The buckets were dropped into the Nile, filled with water, and raised using water wheels. Then, oxen swung the pole so that the water could be emptied into canals used to irrigate the crops.
The Calendar
The Egyptians devised their highly accurate solar calendar by recording the yearly reappearance of Sirius (the Dog Star) star in the eastern sky. When Sirius rose, it coincided with the yearly flooding of the Nile River.
The Egyptian calendar contained 365 days, divided into 12 months. Each month had 30 days, and there were five festival days at the end of each year.
However, earth's solar year is 365.25 days long, which today we account for with Leap Year. Gradually, the Egyptian calendar became incorrect, but this problem was solved by Ptolemy III, whose Ptolemaic Calendar added one day to the 365 days every four years.
Clocks

The Egyptians used their famous obelisks as sundials by observing how shadows cast by the obelisk moved around them during determinedthe day. From this, the ancient Egyptians were able to determine the longest and shortest days of the year.
An inscription dating to the 16th century BC and found in the tomb of a court official named Amenemhet shows a water clock. This clock was made from a stone vessel that had a tiny hole in its bottom.
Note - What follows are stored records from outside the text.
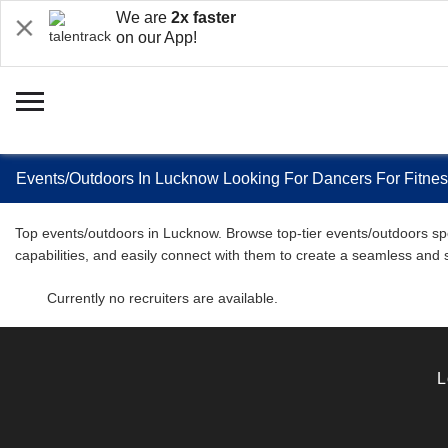
We are
2x faster
on our App!
Events/Outdoors In Lucknow Looking For Dancers For Fitne
Top events/outdoors in Lucknow. Browse top-tier events/outdoors spec
capabilities, and easily connect with them to create a seamless and
Currently no recruiters are available.
L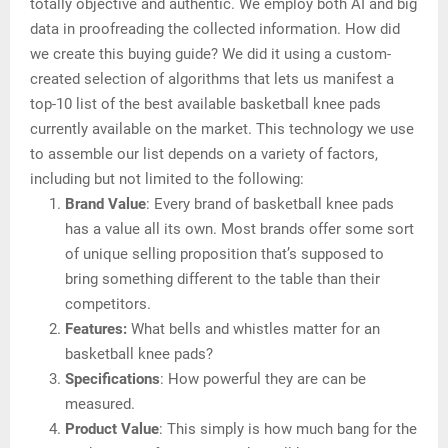
totally objective and authentic. We employ both AI and big
data in proofreading the collected information. How did
we create this buying guide? We did it using a custom-
created selection of algorithms that lets us manifest a
top-10 list of the best available basketball knee pads
currently available on the market. This technology we use
to assemble our list depends on a variety of factors,
including but not limited to the following:
Brand Value
: Every brand of basketball knee pads
has a value all its own. Most brands offer some sort
of unique selling proposition that’s supposed to
bring something different to the table than their
competitors.
Features:
What bells and whistles matter for an
basketball knee pads?
Specifications
: How powerful they are can be
measured.
Product Value
: This simply is how much bang for the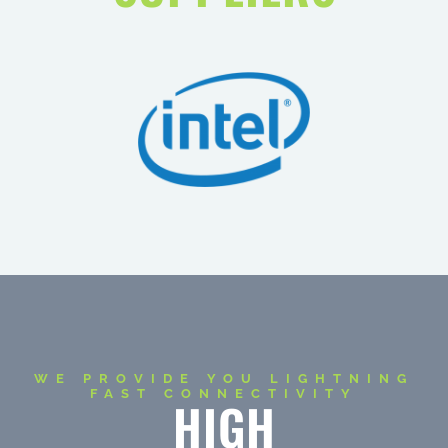
WE PROVIDE YOU LIGHTNING
FAST CONNECTIVITY
HIGH
PERFORMANCE
+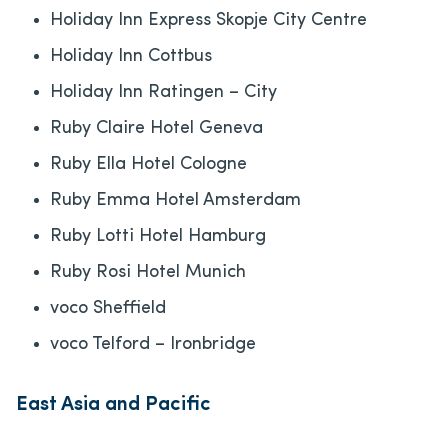
Holiday Inn Express Skopje City Centre
Holiday Inn Cottbus
Holiday Inn Ratingen – City
Ruby Claire Hotel Geneva
Ruby Ella Hotel Cologne
Ruby Emma Hotel Amsterdam
Ruby Lotti Hotel Hamburg
Ruby Rosi Hotel Munich
voco Sheffield
voco Telford – Ironbridge
East Asia and Pacific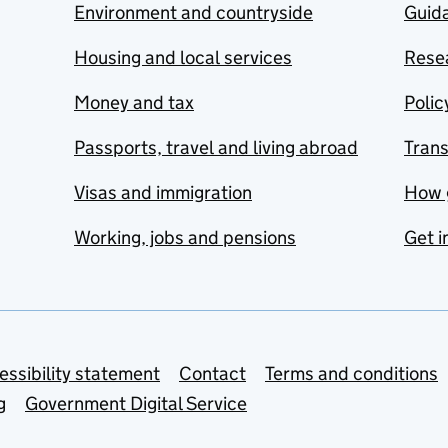
Environment and countryside
Guida
Housing and local services
Resea
Money and tax
Polic
Passports, travel and living abroad
Tran
Visas and immigration
How 
Working, jobs and pensions
Get i
essibility statement
Contact
Terms and conditions
g
Government Digital Service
Water dripped through this hole constantly, and the passage of hours could be determined from marks placed on a vessel collecting the water. Priests at the Temple of Karnak used a water clock at night to determine the time to perform various religious rites.
The corbeled Arch

A corbeled arch is a construction method that uses corbeling to span a space or a void in a structure. Corbelling involves offsetting successive rows of stone or brick so that they project towards the archway's center, eventually meeting at the apex of the archway.
Corbeled arches weren't as efficient as "true" arches, which better support a structure's tensile stresses by compression.
Glass Making

By circa 1500 BC, Egyptian artisans were making multi-colored glass ingots and vessels. Glass makers shaped the body of a vessel around the core of a ceramic-like material by winding hot-colored glass filaments around the core.
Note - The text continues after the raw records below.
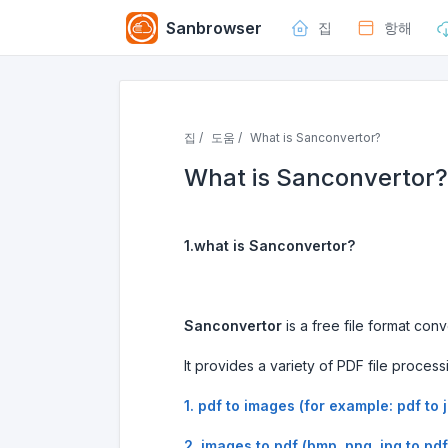
Sanbrowser
집
항해
집 /
도움 /
What is Sanconvertor?
What is Sanconvertor?
1.what is Sanconvertor?
Sanconvertor
is a free file format co
It provides a variety of PDF file process
1. pdf to images (for example: pdf to 
2. images to pdf (bmp, png, jpg to pdf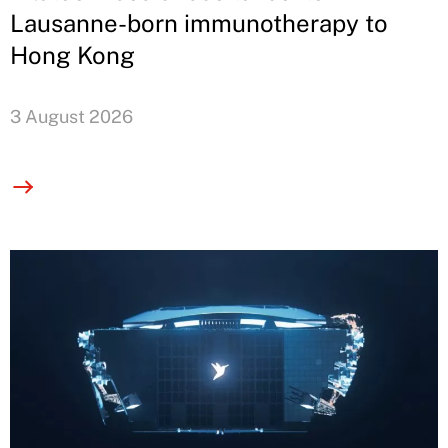
Lausanne-born immunotherapy to
Hong Kong
3 August 2026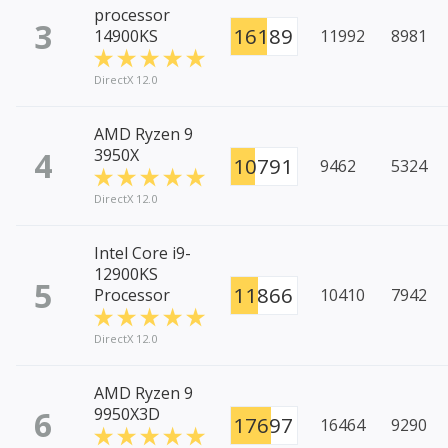
processor
3
16189
14900KS
11992
8981
DirectX 12.0
AMD Ryzen 9
4
3950X
10791
9462
5324
DirectX 12.0
Intel Core i9-
12900KS
5
11866
Processor
10410
7942
DirectX 12.0
AMD Ryzen 9
6
9950X3D
17697
16464
9290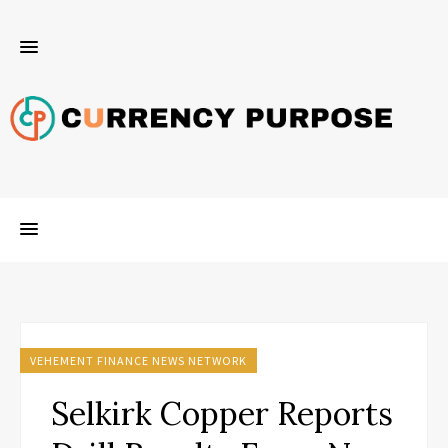
VEHEMENT FINANCE NEWS NETWORK
Selkirk Copper Reports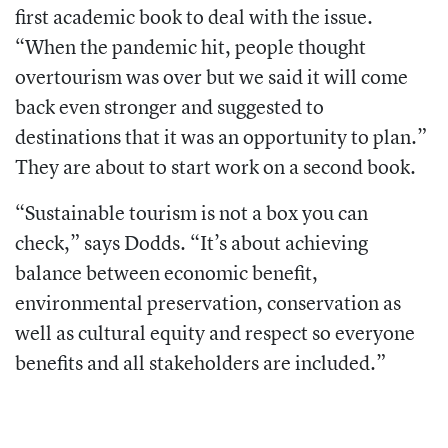
first academic book to deal with the issue.
“When the pandemic hit, people thought
overtourism was over but we said it will come
back even stronger and suggested to
destinations that it was an opportunity to plan.”
They are about to start work on a second book.
“Sustainable tourism is not a box you can
check,” says Dodds. “It’s about achieving
balance between economic benefit,
environmental preservation, conservation as
well as cultural equity and respect so everyone
benefits and all stakeholders are included.”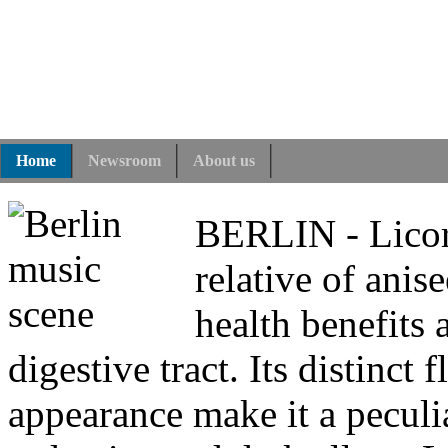
Home
Newsroom
About us
BERLIN - Licoric
relative of anise
health benefits
digestive tract. Its distinc
appearance make it a peculi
They then added handles and a rim, let the vessel cool, and removed the core. Most early core-formed vessels were small flasks for holding perfumed oil, so they were the world's first perfume bottles.
Furniture
When you look at pictures of the opening of King Tutankhamun's tomb by Howard Carter in 1923, you see the ancient king was buried with lots of furniture. The ancient Egyptians built beds, tables, and stools.
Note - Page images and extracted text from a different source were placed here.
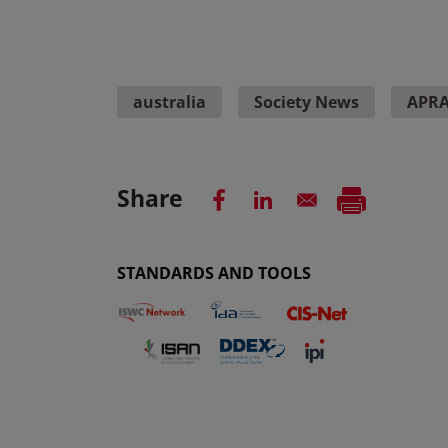
australia
Society News
APR
Share
STANDARDS AND TOOLS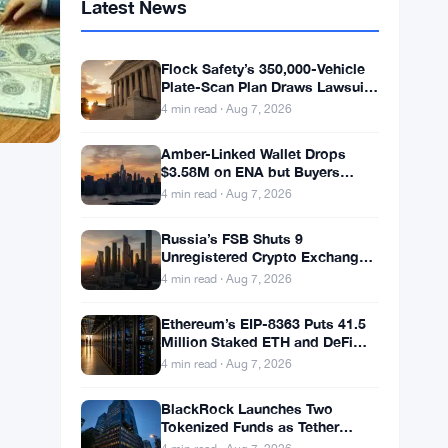
Latest News
Flock Safety’s 350,000-Vehicle
Plate-Scan Plan Draws Lawsuits
and LAPD Exit
4 min read · Aug 7, 2026
Amber-Linked Wallet Drops
$3.58M on ENA but Buyers
Don’t Follow
4 min read · Aug 7, 2026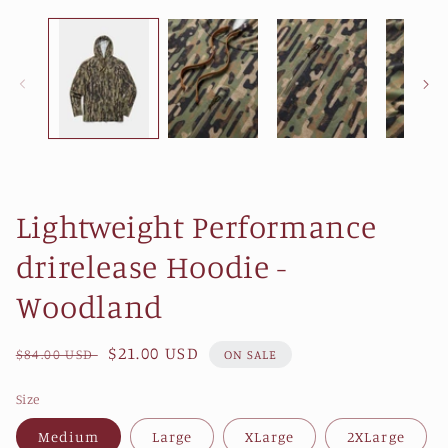
1
in
modal
Lightweight Performance
drirelease Hoodie -
Woodland
Regular
Sale
$21.00 USD
$84.00 USD
ON SALE
price
price
Size
Medium
Large
XLarge
2XLarge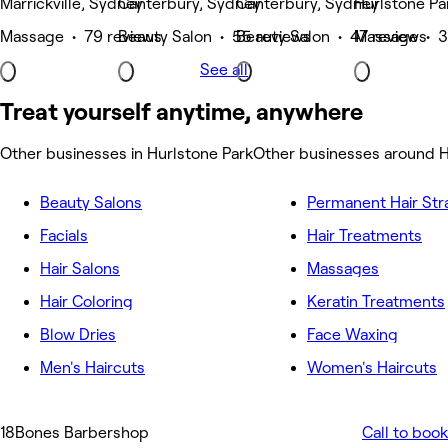
Marrickville, Sydney
Canterbury, Sydney
Canterbury, Sydney
Hurlstone Pa
Massage • 79 reviews
Beauty Salon • 55 reviews
Beauty Salon • 47 reviews
Massage • 3
See all
Treat yourself anytime, anywhere
Other businesses in Hurlstone Park
Other businesses around H
Beauty Salons
Permanent Hair Str
Facials
Hair Treatments
Hair Salons
Massages
Hair Coloring
Keratin Treatments
Blow Dries
Face Waxing
Men's Haircuts
Women's Haircuts
18Bones Barbershop
Call to book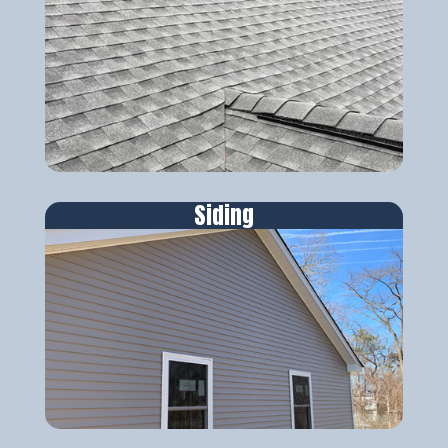
Siding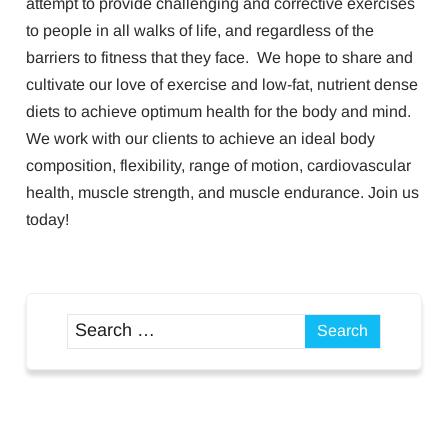
attempt to provide challenging and corrective exercises
to people in all walks of life, and regardless of the
barriers to fitness that they face. We hope to share and
cultivate our love of exercise and low-fat, nutrient dense
diets to achieve optimum health for the body and mind.
We work with our clients to achieve an ideal body
composition, flexibility, range of motion, cardiovascular
health, muscle strength, and muscle endurance. Join us
today!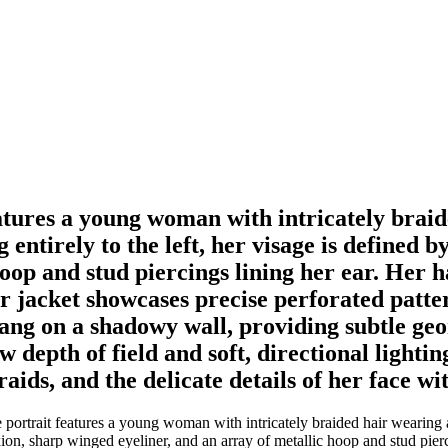
eatures a young woman with intricately braid
 entirely to the left, her visage is defined 
op and stud piercings lining her ear. Her hai
r jacket showcases precise perforated patte
hang on a shadowy wall, providing subtle ge
epth of field and soft, directional lighting
braids, and the delicate details of her face 
portrait features a young woman with intricately braided hair wearing a
xion, sharp winged eyeliner, and an array of metallic hoop and stud pierci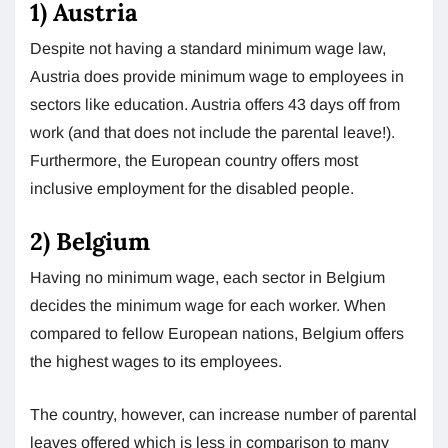
1)
Austria
Despite not having a standard minimum wage law,
Austria does provide minimum wage to employees in
sectors like education. Austria offers 43 days off from
work (and that does not include the parental leave!).
Furthermore, the European country offers most
inclusive employment for the disabled people.
2)
Belgium
Having no minimum wage, each sector in Belgium
decides the minimum wage for each worker. When
compared to fellow European nations, Belgium offers
the highest wages to its employees.
The country, however, can increase number of parental
leaves offered which is less in comparison to many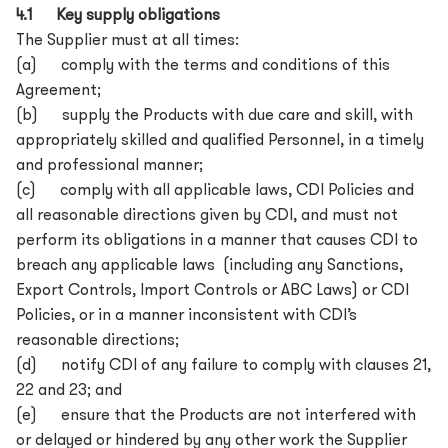
4.1 Key supply obligations
The Supplier must at all times:
(a) comply with the terms and conditions of this
Agreement;
(b) supply the Products with due care and skill, with
appropriately skilled and qualified Personnel, in a timely
and professional manner;
(c) comply with all applicable laws, CDI Policies and
all reasonable directions given by CDI, and must not
perform its obligations in a manner that causes CDI to
breach any applicable laws (including any Sanctions,
Export Controls, Import Controls or ABC Laws) or CDI
Policies, or in a manner inconsistent with CDI’s
reasonable directions;
(d) notify CDI of any failure to comply with clauses 21,
22 and 23; and
(e) ensure that the Products are not interfered with
or delayed or hindered by any other work the Supplier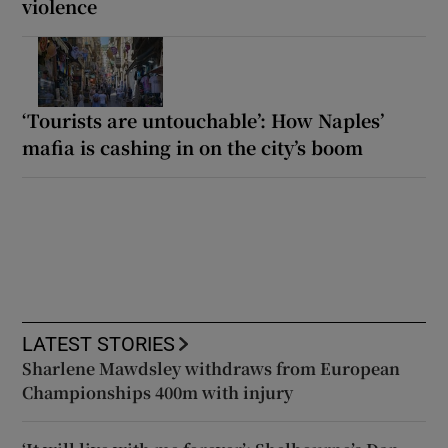
violence
‘Tourists are untouchable’: How Naples’
mafia is cashing in on the city’s boom
LATEST STORIES
Sharlene Mawdsley withdraws from European
Championships 400m with injury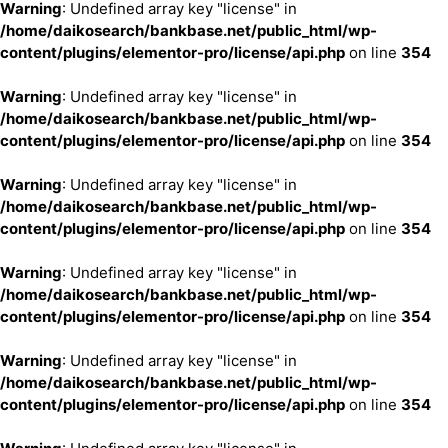
Warning
: Undefined array key "license" in
/home/daikosearch/bankbase.net/public_html/wp-
content/plugins/elementor-pro/license/api.php
on line
354
Warning
: Undefined array key "license" in
/home/daikosearch/bankbase.net/public_html/wp-
content/plugins/elementor-pro/license/api.php
on line
354
Warning
: Undefined array key "license" in
/home/daikosearch/bankbase.net/public_html/wp-
content/plugins/elementor-pro/license/api.php
on line
354
Warning
: Undefined array key "license" in
/home/daikosearch/bankbase.net/public_html/wp-
content/plugins/elementor-pro/license/api.php
on line
354
Warning
: Undefined array key "license" in
/home/daikosearch/bankbase.net/public_html/wp-
content/plugins/elementor-pro/license/api.php
on line
354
While early forms of tables were used to store items above the ground, later designs were used for eating off of and playing games. Senet, one of the oldest known board games, was mentioned in an ancient Egyptian hieroglyph dating from 3100 BC.
Surgical Instruments

The Edwin Smith Papyrus, dating to 1600 BC, is the oldest surgical treatise. It describes 48 surgical cases of injuries, fractures, wounds, dislocations, and tumors and details the type of injury, examination of the patient, diagnosis, prognosis, and treatment. Injuries were to the head, neck, shoulders, breasts, and chest.
The papyrus includes a list of the instruments used during those surgeries, instructions for suturing wounds, and descriptions of using swabs, bandages, adhesive plasters, and cauterizing.
Written in black ink, with explanations written in red ink, the papyrus even contains a section on gynecology and one on cosmetics, along with five prescriptions. The Cairo Museum contains a collection of surgical instruments, including scalpels, scissors, copper needles, forceps, spoons, lancets, hooks, probes, and pincers.
Toothpaste
The ancient Egyptians invented toothpaste, with one recipe containing powdered ox hooves, ashes, burnt eggshells, and pumice. Another, probably better-tasting recipe, contained rock salt, mint, dried iris flower, and grains of pepper.
This latter recipe came with an "advertisement" that promised a "powder for white and perfect teeth." This could have come out of any 21st Century advertisement.